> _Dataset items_
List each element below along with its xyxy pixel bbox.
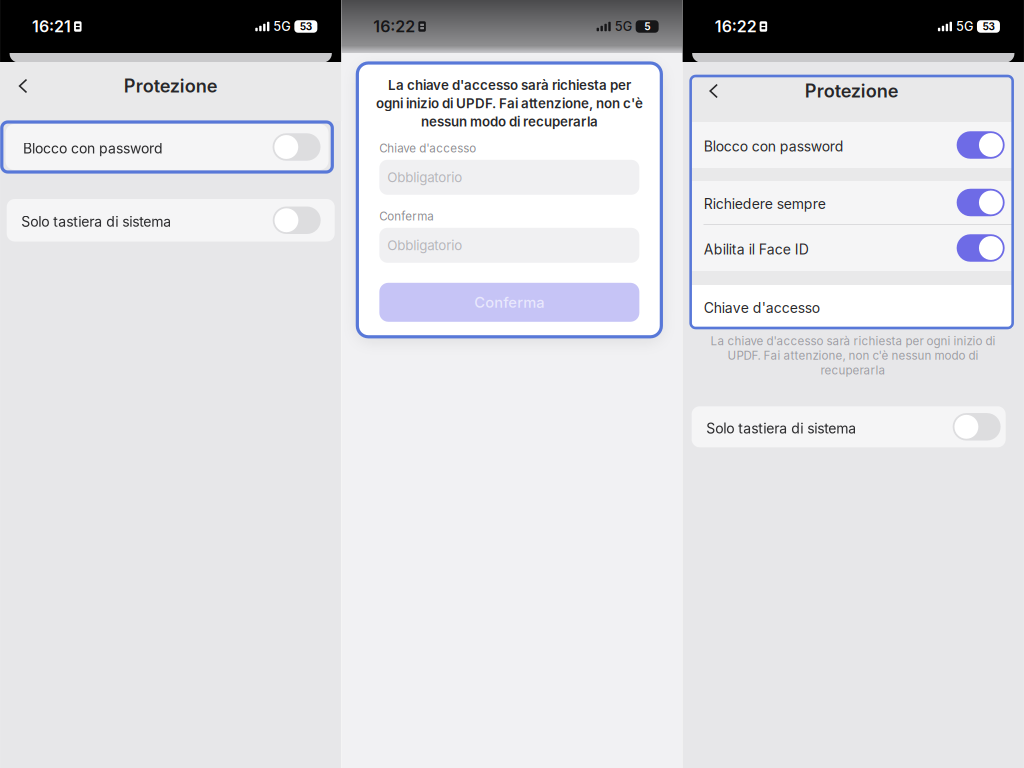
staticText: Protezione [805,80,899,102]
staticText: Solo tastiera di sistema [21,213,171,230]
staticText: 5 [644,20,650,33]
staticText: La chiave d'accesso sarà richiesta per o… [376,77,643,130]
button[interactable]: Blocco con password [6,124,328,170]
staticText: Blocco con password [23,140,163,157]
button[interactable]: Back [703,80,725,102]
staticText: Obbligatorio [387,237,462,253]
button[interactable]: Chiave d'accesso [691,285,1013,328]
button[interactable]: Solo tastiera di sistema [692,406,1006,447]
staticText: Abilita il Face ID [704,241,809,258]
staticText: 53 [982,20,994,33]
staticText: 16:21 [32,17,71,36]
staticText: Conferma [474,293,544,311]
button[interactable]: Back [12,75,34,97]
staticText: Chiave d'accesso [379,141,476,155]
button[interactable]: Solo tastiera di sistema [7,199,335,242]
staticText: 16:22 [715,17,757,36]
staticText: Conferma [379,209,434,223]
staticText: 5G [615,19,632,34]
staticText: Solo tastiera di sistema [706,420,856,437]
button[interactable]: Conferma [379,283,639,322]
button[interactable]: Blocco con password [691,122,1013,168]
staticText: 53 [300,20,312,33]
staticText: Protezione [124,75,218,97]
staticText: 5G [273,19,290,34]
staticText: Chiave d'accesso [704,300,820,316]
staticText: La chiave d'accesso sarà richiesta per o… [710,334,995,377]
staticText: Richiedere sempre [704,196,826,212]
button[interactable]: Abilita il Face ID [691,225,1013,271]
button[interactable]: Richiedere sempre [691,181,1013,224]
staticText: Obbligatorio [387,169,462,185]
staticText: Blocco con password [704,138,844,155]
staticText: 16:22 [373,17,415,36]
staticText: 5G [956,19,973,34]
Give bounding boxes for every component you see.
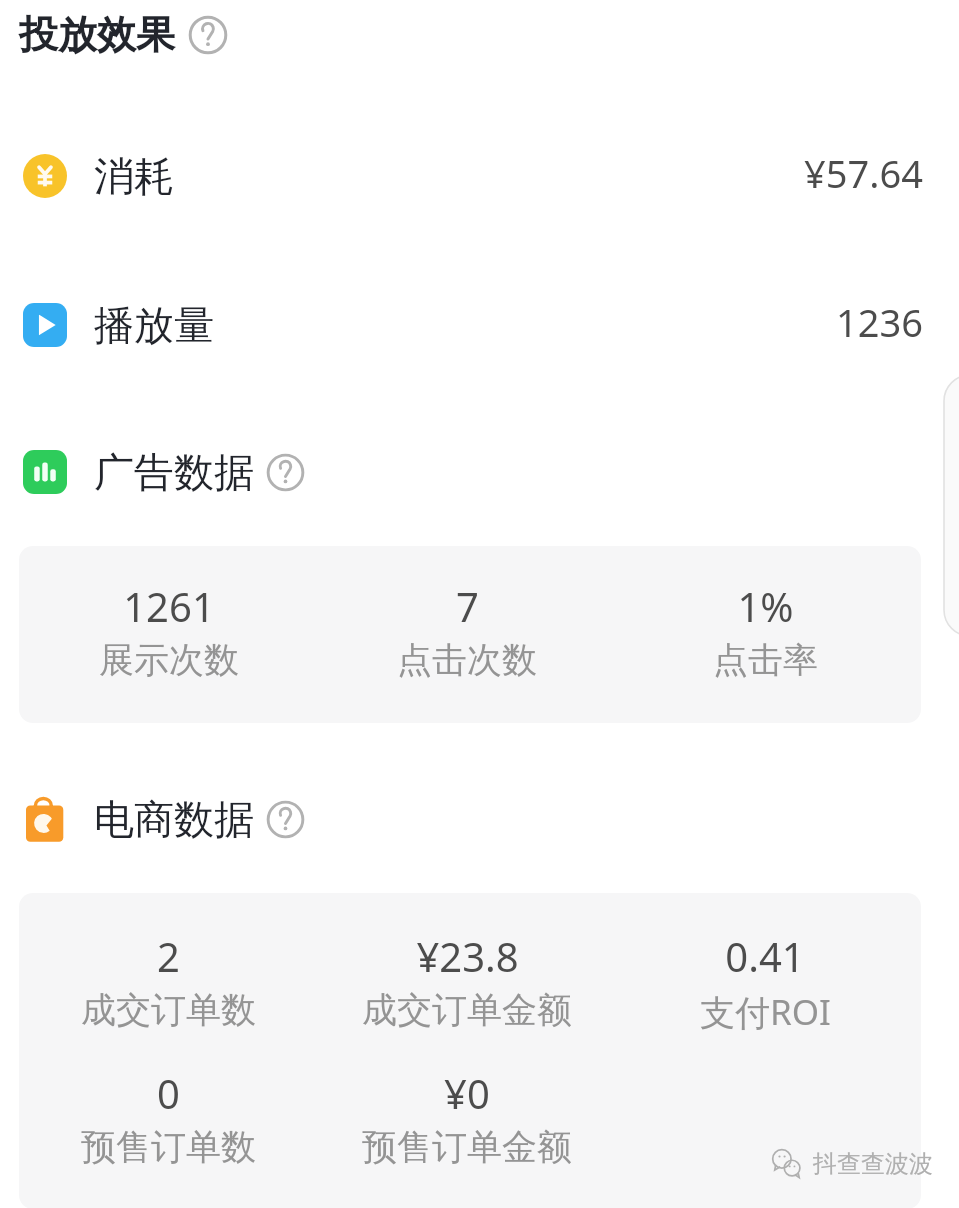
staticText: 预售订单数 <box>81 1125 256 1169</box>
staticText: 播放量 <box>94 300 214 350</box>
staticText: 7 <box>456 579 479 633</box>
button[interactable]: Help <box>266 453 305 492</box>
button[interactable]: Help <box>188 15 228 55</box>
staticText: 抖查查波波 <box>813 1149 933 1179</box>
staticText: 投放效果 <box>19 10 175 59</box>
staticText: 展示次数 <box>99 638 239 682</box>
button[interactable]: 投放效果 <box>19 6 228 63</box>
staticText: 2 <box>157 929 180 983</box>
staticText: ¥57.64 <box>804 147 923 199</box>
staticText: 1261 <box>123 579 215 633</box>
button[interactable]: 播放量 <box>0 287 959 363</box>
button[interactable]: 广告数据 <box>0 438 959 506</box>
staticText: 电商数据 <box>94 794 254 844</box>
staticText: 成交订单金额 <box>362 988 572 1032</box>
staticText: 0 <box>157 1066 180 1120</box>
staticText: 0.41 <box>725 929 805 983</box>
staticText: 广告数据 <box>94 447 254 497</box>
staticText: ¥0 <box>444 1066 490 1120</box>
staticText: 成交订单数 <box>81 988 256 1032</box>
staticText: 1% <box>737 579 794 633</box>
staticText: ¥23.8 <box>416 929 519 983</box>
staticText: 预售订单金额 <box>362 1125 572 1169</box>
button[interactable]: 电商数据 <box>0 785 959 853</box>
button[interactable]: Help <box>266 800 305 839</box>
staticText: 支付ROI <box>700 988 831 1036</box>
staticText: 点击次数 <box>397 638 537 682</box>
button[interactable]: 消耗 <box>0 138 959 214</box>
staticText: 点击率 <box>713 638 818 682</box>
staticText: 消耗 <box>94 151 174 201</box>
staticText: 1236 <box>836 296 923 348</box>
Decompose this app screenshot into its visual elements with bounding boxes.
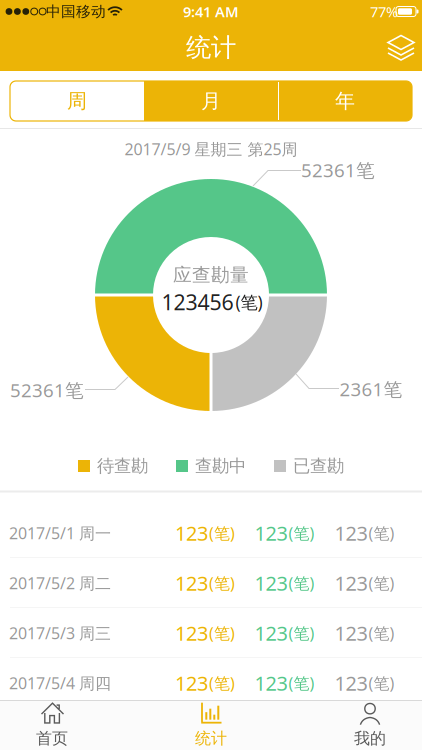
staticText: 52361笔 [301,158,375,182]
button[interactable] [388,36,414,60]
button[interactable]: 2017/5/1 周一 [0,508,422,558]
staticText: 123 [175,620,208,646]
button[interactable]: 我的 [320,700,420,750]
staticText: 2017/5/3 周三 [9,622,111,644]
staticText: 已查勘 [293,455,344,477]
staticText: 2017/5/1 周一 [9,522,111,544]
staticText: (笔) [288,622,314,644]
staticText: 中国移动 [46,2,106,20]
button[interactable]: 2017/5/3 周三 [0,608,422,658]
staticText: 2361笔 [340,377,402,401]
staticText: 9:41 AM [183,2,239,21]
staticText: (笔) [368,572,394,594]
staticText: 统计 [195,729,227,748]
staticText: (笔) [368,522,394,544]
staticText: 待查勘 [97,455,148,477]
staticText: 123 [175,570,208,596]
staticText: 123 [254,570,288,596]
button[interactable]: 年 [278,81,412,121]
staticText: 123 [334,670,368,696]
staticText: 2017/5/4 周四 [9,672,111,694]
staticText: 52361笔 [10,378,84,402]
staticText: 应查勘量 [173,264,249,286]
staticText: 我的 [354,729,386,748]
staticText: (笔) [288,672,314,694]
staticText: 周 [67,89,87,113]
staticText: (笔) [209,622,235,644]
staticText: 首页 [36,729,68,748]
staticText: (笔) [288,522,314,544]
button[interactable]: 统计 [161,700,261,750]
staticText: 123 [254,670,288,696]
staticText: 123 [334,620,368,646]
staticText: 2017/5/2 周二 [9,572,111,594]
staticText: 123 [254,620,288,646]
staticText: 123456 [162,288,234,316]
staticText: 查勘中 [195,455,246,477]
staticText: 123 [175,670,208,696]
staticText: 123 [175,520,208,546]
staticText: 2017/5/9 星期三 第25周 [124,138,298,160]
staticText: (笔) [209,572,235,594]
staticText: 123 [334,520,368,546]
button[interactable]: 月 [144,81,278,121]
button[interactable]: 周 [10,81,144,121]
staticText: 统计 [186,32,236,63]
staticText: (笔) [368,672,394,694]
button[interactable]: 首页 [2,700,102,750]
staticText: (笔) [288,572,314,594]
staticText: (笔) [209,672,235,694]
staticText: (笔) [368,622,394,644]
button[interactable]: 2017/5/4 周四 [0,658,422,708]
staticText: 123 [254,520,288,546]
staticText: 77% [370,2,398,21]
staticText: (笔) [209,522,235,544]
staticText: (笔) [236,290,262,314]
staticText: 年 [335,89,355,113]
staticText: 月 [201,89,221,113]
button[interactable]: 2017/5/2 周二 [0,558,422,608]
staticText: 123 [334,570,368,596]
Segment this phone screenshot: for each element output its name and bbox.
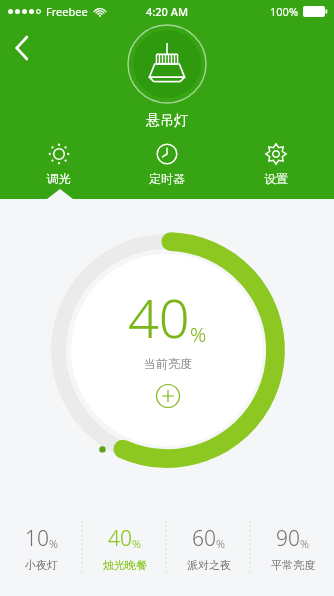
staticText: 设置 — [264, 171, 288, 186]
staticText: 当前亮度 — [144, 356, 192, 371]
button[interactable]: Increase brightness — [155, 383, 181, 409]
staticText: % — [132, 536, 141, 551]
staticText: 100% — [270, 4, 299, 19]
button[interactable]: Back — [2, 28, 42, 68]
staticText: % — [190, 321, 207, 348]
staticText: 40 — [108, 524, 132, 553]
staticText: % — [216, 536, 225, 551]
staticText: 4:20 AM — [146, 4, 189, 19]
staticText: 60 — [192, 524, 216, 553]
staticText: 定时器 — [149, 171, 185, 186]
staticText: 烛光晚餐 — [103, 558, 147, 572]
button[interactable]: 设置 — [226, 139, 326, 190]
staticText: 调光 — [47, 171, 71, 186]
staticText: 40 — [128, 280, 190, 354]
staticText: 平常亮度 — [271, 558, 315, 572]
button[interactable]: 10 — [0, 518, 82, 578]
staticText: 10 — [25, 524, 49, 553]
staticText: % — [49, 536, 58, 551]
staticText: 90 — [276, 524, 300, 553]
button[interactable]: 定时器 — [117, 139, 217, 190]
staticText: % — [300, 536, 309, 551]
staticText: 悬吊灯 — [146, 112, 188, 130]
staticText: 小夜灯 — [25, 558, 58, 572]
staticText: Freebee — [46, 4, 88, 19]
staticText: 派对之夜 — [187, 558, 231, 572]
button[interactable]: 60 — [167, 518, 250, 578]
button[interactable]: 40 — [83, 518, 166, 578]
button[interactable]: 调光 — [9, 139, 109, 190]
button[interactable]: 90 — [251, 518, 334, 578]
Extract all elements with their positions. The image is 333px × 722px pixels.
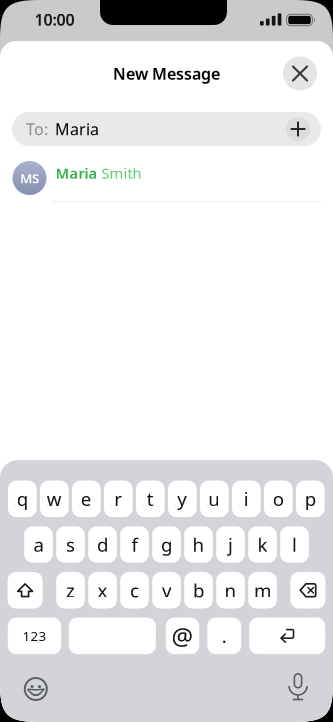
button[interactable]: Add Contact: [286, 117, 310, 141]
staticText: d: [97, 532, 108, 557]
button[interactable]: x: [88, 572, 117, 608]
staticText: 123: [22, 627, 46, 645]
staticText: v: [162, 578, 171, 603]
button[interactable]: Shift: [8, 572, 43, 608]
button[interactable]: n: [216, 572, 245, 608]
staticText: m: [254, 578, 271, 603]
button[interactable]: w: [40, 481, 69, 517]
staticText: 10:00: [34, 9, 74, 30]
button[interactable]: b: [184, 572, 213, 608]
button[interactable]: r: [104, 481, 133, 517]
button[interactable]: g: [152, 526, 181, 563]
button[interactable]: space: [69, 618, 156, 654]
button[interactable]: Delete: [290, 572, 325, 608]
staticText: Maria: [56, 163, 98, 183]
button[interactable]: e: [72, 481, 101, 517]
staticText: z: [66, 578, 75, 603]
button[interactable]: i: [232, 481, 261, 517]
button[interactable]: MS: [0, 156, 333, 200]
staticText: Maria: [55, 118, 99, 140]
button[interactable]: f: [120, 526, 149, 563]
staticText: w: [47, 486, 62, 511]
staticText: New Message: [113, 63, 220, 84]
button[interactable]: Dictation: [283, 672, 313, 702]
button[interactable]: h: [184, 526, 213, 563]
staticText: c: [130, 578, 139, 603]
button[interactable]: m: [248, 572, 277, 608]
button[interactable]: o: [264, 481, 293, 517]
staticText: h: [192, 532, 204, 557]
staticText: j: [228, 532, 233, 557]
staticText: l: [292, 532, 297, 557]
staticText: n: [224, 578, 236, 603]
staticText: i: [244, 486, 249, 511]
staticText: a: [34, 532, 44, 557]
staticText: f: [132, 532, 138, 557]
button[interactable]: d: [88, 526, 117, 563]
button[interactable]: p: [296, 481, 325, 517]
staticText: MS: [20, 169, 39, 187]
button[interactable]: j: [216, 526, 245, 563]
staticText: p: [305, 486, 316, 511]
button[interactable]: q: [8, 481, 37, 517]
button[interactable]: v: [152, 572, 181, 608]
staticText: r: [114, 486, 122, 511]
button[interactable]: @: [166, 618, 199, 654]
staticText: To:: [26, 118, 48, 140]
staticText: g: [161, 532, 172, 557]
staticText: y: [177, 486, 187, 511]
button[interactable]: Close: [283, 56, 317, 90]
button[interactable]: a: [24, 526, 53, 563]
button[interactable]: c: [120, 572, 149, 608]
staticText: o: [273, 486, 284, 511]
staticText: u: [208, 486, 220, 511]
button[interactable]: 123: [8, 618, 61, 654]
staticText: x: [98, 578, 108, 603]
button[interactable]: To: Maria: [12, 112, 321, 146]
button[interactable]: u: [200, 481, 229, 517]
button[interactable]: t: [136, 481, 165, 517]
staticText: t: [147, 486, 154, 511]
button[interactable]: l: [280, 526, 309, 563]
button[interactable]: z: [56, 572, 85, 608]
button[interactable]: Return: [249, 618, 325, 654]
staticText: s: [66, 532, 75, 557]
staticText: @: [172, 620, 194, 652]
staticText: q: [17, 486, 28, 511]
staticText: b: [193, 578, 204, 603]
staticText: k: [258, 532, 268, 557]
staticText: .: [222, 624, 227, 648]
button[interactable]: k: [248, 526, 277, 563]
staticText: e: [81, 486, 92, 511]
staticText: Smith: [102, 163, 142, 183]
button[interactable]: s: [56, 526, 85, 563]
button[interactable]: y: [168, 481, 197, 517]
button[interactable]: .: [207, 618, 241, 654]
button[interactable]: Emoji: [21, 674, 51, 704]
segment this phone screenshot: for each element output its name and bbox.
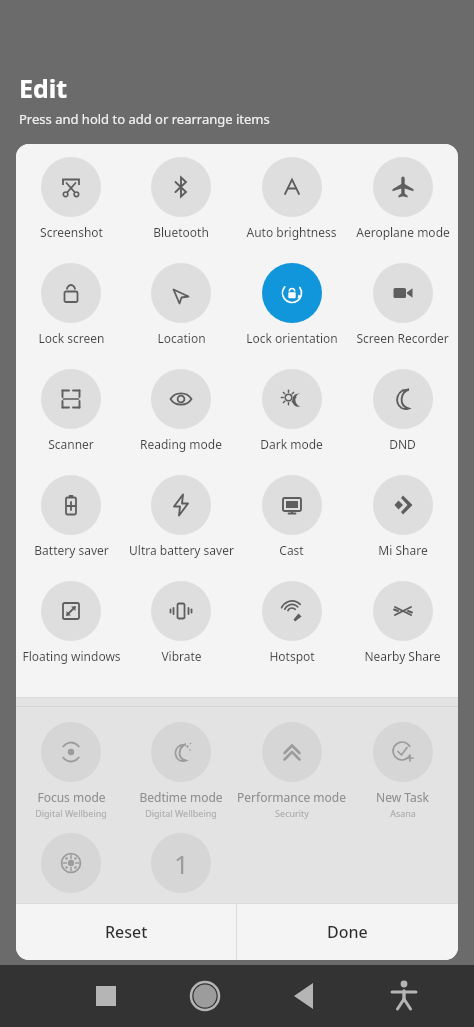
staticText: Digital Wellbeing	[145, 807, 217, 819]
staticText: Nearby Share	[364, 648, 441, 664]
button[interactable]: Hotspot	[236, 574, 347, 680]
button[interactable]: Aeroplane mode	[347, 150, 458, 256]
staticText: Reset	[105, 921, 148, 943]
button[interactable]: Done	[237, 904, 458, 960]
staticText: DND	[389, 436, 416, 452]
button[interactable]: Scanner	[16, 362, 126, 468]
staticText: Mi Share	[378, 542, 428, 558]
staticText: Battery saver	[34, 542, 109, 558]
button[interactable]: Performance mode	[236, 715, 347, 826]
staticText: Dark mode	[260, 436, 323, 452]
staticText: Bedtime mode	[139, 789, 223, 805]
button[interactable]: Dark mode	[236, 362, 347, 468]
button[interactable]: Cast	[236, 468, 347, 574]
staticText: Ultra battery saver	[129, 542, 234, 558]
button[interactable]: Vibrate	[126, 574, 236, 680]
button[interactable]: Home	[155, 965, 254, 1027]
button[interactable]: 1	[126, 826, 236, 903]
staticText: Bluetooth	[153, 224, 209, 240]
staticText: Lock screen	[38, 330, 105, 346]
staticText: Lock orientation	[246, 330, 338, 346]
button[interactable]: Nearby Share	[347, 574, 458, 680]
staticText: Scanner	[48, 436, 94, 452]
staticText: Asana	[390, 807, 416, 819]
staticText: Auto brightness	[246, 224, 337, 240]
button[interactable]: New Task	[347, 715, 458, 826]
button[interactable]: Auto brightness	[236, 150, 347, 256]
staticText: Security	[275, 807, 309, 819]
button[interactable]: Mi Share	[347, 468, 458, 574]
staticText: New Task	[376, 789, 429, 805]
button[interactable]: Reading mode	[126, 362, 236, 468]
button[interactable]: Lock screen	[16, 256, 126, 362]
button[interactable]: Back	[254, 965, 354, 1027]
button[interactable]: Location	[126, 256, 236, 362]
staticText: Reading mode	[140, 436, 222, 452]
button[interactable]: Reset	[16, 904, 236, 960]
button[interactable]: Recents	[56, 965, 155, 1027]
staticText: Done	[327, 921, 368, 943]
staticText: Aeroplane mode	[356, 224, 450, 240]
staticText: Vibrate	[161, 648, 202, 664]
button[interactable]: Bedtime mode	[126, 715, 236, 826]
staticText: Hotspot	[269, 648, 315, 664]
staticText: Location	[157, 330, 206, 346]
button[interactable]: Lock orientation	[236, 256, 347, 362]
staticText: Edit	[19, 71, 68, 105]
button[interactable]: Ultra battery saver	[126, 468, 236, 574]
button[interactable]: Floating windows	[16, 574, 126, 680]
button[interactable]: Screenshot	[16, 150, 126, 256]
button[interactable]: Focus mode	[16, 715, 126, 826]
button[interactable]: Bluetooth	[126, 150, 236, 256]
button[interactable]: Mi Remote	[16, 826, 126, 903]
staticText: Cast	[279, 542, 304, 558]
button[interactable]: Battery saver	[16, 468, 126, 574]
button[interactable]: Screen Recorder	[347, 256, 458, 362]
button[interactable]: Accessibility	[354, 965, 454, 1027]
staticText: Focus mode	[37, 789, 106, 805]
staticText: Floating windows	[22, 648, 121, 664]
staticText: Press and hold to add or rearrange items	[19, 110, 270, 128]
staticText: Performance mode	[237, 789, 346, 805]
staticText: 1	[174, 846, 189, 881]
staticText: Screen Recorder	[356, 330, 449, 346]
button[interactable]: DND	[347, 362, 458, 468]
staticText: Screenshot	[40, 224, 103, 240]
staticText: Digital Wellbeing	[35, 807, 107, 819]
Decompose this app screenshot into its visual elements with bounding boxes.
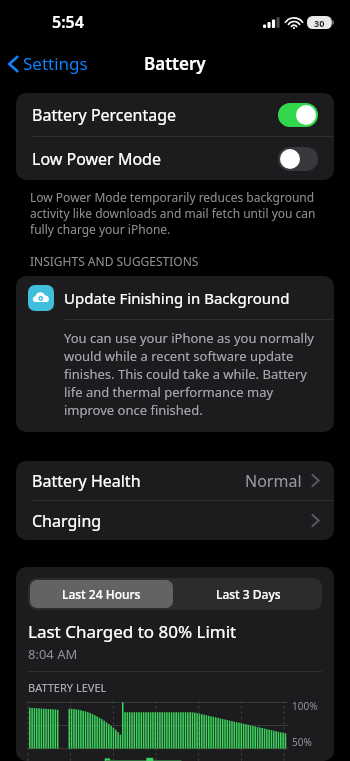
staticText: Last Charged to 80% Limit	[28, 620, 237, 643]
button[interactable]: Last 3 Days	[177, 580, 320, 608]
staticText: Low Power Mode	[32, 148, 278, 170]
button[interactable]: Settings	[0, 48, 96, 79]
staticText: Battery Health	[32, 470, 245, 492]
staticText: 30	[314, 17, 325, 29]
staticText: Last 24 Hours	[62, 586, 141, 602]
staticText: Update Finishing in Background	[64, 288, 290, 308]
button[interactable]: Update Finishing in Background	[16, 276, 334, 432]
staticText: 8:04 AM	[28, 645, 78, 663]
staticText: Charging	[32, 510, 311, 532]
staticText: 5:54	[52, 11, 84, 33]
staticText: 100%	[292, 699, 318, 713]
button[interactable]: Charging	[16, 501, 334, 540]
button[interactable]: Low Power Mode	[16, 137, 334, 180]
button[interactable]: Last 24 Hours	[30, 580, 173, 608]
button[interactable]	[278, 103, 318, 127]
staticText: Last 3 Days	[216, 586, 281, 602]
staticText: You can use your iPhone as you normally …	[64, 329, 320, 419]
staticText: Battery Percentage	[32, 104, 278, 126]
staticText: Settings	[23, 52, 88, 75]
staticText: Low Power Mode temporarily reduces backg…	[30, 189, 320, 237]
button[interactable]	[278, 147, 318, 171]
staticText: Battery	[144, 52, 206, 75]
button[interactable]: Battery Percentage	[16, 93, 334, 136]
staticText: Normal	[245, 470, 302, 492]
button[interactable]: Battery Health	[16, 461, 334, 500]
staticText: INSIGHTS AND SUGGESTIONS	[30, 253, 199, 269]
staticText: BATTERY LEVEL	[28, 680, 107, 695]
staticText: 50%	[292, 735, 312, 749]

> _Exercise description_
Look through the records and gather every line containing "Bedtime".

> _Task answer_
staticText: Bedtime mode	[139, 789, 223, 805]
button[interactable]: Bedtime mode	[126, 715, 236, 826]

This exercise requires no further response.